As for water chemistry:
Ammonia: non-detectable
Nitrite: 0 ppm
Nitrate: 15-20 ppm
pH: 7.2
dGH: 6
dKH: 7
25% water change a week.

Our tap water is very soft, so I added some shell grit to the substrate a while ago and this has helped increase the hardness to the above values, although it seems to still be increasing. And I add bicarb if the carbonate hardness starts going low.
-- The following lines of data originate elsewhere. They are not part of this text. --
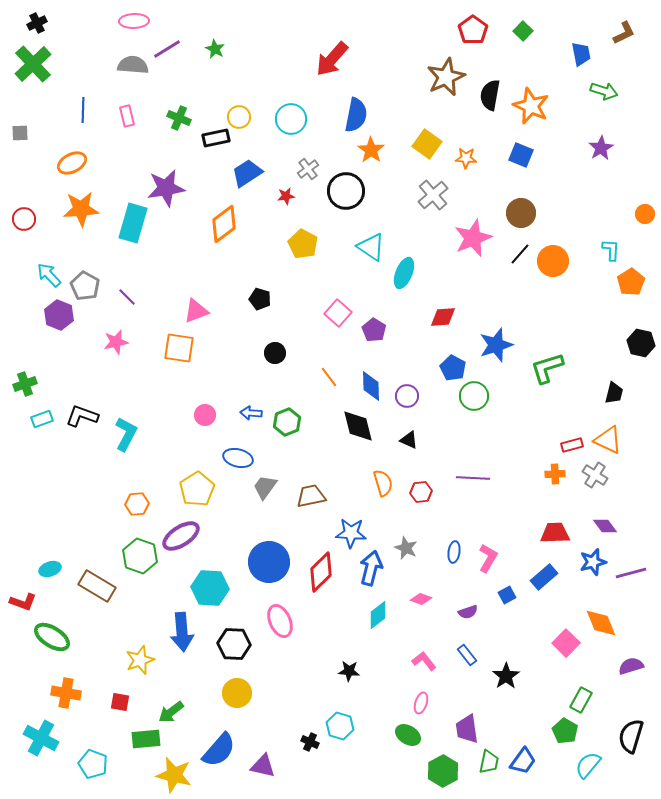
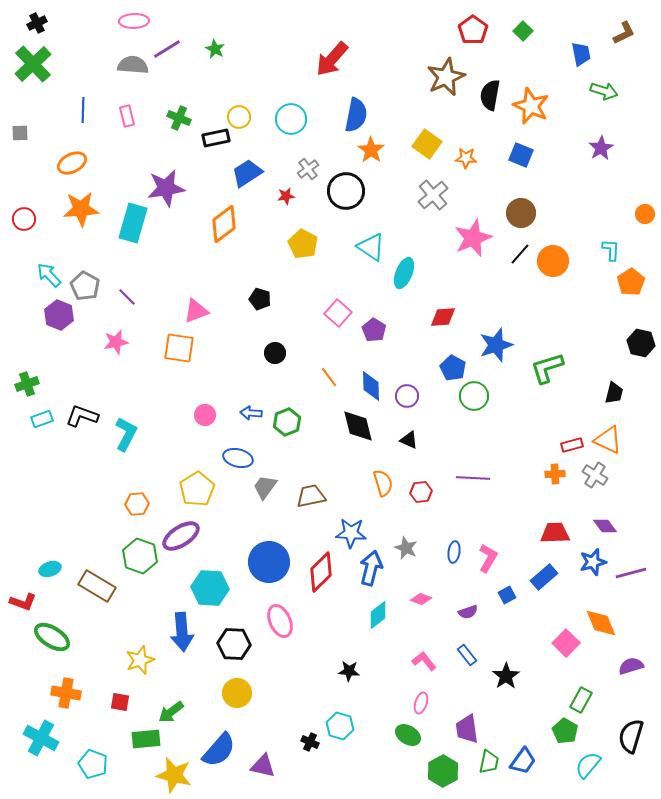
green cross at (25, 384): moved 2 px right
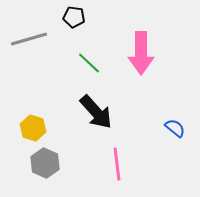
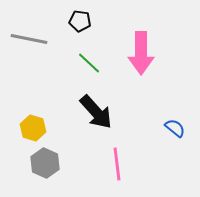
black pentagon: moved 6 px right, 4 px down
gray line: rotated 27 degrees clockwise
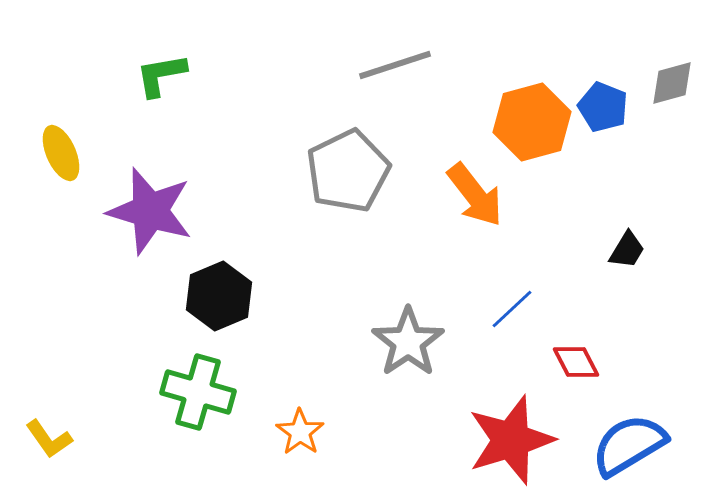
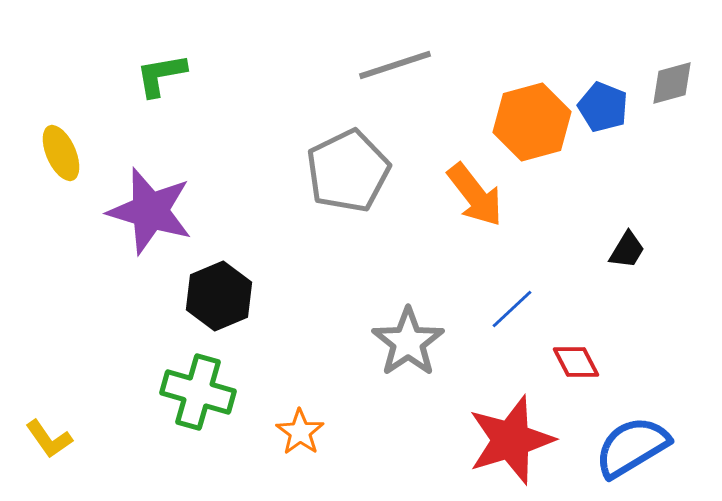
blue semicircle: moved 3 px right, 2 px down
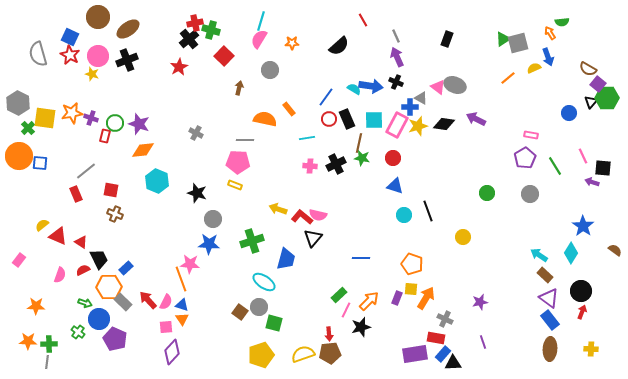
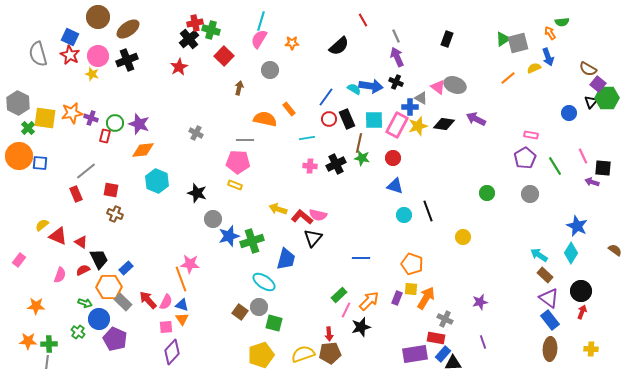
blue star at (583, 226): moved 6 px left; rotated 10 degrees counterclockwise
blue star at (209, 244): moved 20 px right, 8 px up; rotated 20 degrees counterclockwise
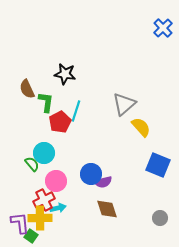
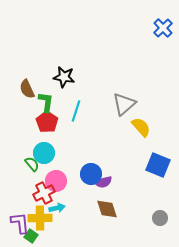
black star: moved 1 px left, 3 px down
red pentagon: moved 13 px left; rotated 10 degrees counterclockwise
red cross: moved 7 px up
cyan arrow: moved 1 px left
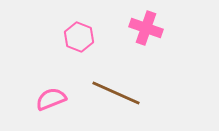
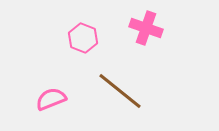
pink hexagon: moved 4 px right, 1 px down
brown line: moved 4 px right, 2 px up; rotated 15 degrees clockwise
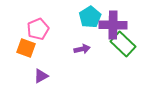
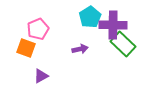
purple arrow: moved 2 px left
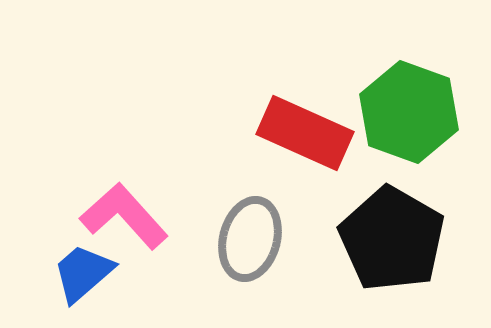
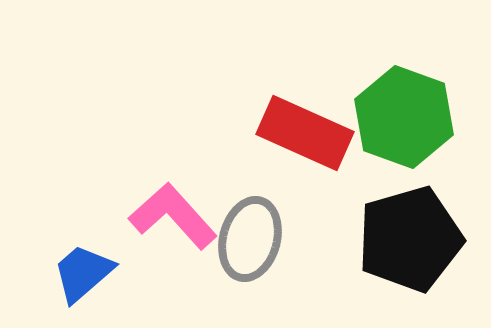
green hexagon: moved 5 px left, 5 px down
pink L-shape: moved 49 px right
black pentagon: moved 18 px right; rotated 26 degrees clockwise
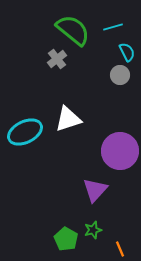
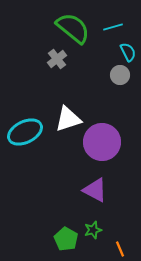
green semicircle: moved 2 px up
cyan semicircle: moved 1 px right
purple circle: moved 18 px left, 9 px up
purple triangle: rotated 44 degrees counterclockwise
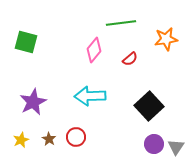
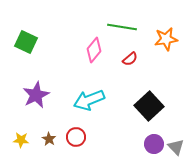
green line: moved 1 px right, 4 px down; rotated 16 degrees clockwise
green square: rotated 10 degrees clockwise
cyan arrow: moved 1 px left, 4 px down; rotated 20 degrees counterclockwise
purple star: moved 3 px right, 7 px up
yellow star: rotated 28 degrees clockwise
gray triangle: rotated 18 degrees counterclockwise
So any idea as to why the vals, ambulia and other rooted plants are having trouble? I thought they were adjusting to the tank but it doesn't seem to be the case considering the other plants haven't been doing well. Do you think it could be they have used up the nutrients in the substrate? I have read vals don't often do well in soft water, but a friend has some in a smaller tank with almost the same water properties and substrate as mine and they're doing great. So is his ambulia. And he has less W/gal than me. The thing is the growth on the vals wasn't healthy, but it was nice and green. The elodea is still doing ok, and all other floating plants.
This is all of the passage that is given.